(Stored data)

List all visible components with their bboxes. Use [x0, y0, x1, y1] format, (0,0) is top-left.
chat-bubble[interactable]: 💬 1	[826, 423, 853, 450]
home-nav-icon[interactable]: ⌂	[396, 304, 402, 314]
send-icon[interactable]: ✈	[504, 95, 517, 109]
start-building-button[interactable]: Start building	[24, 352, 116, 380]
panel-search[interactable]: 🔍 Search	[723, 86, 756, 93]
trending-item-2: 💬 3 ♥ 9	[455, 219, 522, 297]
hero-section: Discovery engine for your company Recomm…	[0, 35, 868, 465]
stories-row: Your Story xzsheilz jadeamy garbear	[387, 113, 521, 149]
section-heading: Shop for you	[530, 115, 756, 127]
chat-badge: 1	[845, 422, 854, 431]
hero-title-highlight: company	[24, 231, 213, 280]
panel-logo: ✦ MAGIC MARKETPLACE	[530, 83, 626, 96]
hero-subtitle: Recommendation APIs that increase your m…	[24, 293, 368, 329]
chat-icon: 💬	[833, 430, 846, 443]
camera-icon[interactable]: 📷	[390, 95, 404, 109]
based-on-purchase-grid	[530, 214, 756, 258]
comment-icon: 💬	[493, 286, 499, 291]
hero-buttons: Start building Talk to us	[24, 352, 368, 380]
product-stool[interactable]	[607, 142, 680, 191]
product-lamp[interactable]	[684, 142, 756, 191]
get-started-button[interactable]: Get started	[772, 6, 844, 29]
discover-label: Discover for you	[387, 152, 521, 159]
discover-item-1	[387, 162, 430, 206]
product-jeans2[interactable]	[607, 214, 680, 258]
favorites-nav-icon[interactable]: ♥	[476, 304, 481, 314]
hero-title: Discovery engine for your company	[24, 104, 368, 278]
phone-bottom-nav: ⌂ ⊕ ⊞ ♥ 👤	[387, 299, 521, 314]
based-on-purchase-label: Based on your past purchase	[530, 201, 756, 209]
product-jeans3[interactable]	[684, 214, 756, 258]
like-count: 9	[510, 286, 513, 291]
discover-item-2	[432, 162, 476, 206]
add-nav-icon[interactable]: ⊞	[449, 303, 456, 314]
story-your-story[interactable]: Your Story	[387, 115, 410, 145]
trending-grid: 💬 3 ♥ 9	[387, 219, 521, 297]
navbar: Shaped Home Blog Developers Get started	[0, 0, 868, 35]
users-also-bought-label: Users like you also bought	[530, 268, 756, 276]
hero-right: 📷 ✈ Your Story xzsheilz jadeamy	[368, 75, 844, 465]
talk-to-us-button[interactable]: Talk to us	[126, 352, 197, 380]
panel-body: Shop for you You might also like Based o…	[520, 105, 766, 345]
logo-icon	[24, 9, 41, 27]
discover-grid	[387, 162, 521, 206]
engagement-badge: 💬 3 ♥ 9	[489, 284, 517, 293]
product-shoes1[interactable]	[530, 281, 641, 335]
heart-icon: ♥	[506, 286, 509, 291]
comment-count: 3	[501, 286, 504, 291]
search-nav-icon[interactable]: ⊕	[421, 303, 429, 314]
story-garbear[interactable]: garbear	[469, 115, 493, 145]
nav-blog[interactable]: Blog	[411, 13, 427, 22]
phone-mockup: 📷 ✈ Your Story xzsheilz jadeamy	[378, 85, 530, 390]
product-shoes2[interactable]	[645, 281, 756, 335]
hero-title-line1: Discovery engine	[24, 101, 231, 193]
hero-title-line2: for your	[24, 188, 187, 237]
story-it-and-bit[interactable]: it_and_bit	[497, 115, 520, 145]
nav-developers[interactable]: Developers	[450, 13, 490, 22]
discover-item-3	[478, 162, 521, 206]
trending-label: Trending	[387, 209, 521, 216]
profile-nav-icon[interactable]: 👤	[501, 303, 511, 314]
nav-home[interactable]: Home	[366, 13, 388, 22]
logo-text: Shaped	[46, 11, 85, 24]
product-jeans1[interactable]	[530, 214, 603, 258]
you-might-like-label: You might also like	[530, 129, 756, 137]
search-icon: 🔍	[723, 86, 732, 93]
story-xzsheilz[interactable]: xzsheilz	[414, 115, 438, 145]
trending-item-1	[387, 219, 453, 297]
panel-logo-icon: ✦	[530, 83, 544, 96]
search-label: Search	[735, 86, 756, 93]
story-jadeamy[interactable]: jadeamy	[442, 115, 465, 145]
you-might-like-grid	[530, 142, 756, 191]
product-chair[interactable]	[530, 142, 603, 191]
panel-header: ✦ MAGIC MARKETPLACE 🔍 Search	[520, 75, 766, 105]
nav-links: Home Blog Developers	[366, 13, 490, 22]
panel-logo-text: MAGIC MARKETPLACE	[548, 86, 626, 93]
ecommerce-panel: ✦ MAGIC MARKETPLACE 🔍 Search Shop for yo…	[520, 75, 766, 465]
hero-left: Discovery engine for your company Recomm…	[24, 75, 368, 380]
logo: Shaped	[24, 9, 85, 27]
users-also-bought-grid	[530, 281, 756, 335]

### DIRECTIONS:
All lines that contain the word "text" must be copied from the records above.

### WORKED SOLUTION:
logo-text: Shaped	[46, 11, 85, 24]
panel-logo-text: MAGIC MARKETPLACE	[548, 86, 626, 93]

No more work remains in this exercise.